Albright also contends that the trial court erred in admitting the CSLI because of the United States Supreme Court’s opinion in Carpenter v. United States , ––– U.S. ––––, 138 S.Ct. 2206, 201 L.Ed.2d 507 (2018). Carpenter found that when CSLI is acquired pursuant to a search, the government "must generally obtain a warrant supported by probable cause" prior to getting the cell phone location data. Id. at 2221 (IV). Carpenter was decided a year after Albright was convicted, but certiorari had been granted in Carpenter just days before Albright’s trial began. Albright argues that because Carpenter was in the "pipeline" when his case was not yet final, the trial court erred in admitting the CSLI data. See generally Freeman v. State , 269 Ga. 337, 339 (1) (c), 496 S.E.2d 716 (1998) (defining the appellate pipeline as including cases poised "between conviction and direct appeal").

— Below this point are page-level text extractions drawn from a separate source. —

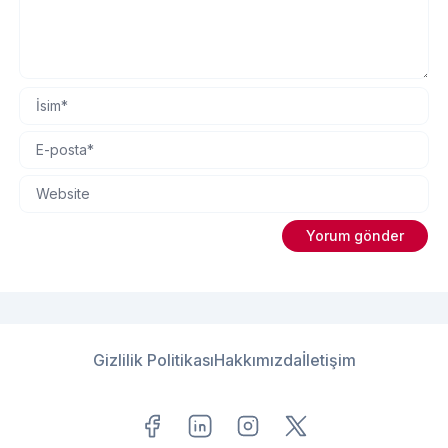
Gizlilik Politikası
Hakkımızda
İletişim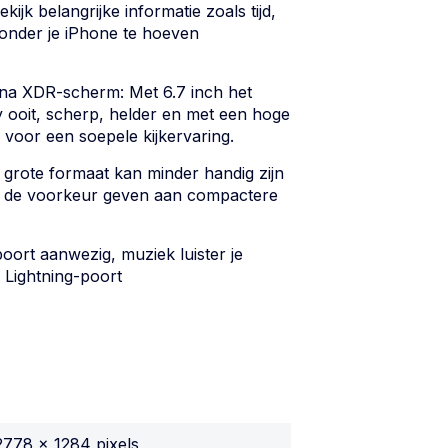
ekijk belangrijke informatie zoals tijd,
onder je iPhone te hoeven
ina XDR-scherm: Met 6.7 inch het
y ooit, scherp, helder en met een hoge
 voor een soepele kijkervaring.
 grote formaat kan minder handig zijn
e de voorkeur geven aan compactere
oort aanwezig, muziek luister je
 Lightning-poort
2778 x 1284 pixels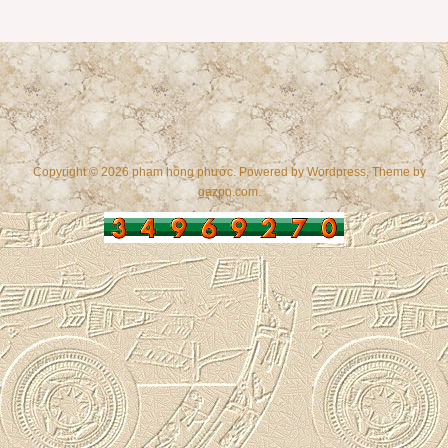
Copyright © 2026 phạm hồng phước. Powered by
Wordpress
, Theme by
gazpo.com
.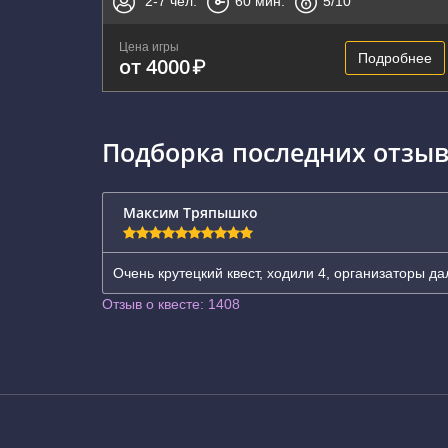
2-7
чел.
60
мин.
5
/10
Цена игры
Подробнее
от 4000
₽
Подборка последних отзыв
Максим Тряпышко
Очень крутецкий квест, ходили 4, организаторы да
Отзыв о квесте: 1408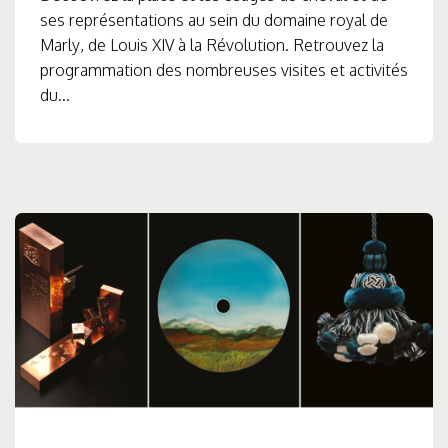
ses représentations au sein du domaine royal de
Marly, de Louis XIV à la Révolution. Retrouvez la
programmation des nombreuses visites et activités
du...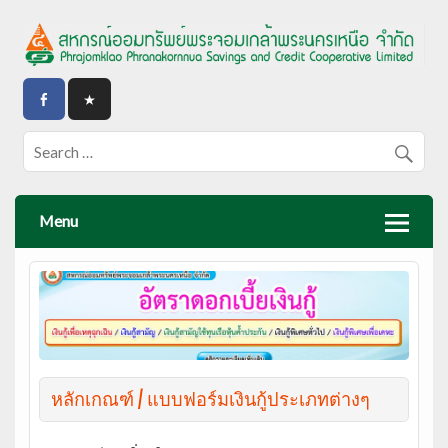
Menu
หลักเกณฑ์ / แบบฟอร์มเงินกู้ประเภทต่างๆ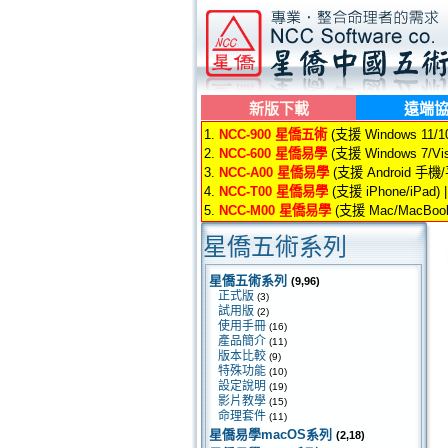
新版下載
遠端
1.
NCC-900 星僑五術
(支援 Windows 11/10/
2.
NCC-600 星僑易學
(支援 Windows 7/Vis
3.
NCC-A00 星僑易學
(支援 Android 手機
4.
NCC-T00 星僑易學
(支援 iPhone/iPad) 
5.
NCC-M00 星僑易學
(支援 Mac/MacBook
星僑五術系列
星僑五術系列
(9,96)
正式版
(3)
試用版
(2)
使用手冊
(16)
產品簡介
(11)
版本比較
(9)
特殊功能
(10)
設定說明
(19)
影片教學
(15)
命理套件
(11)
星僑易學macOS系列
(2,18)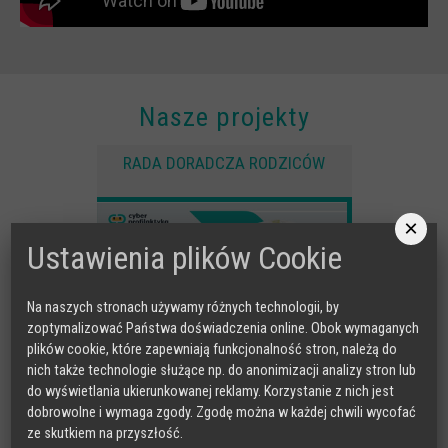
Nasze projekty
RADA DORADCZA RODZICÓW
×
Ustawienia plików Cookie
Na naszych stronach używamy różnych technologii, by
zoptymalizować Państwa doświadczenia online. Obok wymaganych
plików cookie, które zapewniają funkcjonalność stron, należą do
nich także technologie służące np. do anonimizacji analizy stron lub
do wyświetlania ukierunkowanej reklamy. Korzystanie z nich jest
dobrowolne i wymaga zgody. Zgodę można w każdej chwili wycofać
ze skutkiem na przyszłość.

However, as outlined above, trial counsel specifically acknowledged that she filed no motion to suppress, and she disclaimed raising any constitutional argument on this point. When the State attempted to present CSLI evidence from several cell phones, trial counsel did initially object. When the State limited that evidence only to what was taken from one particular cell phone, Albright’s counsel said, "If it is limited to documents now being presented with [a particular witness], then I have no objection ." (Emphasis...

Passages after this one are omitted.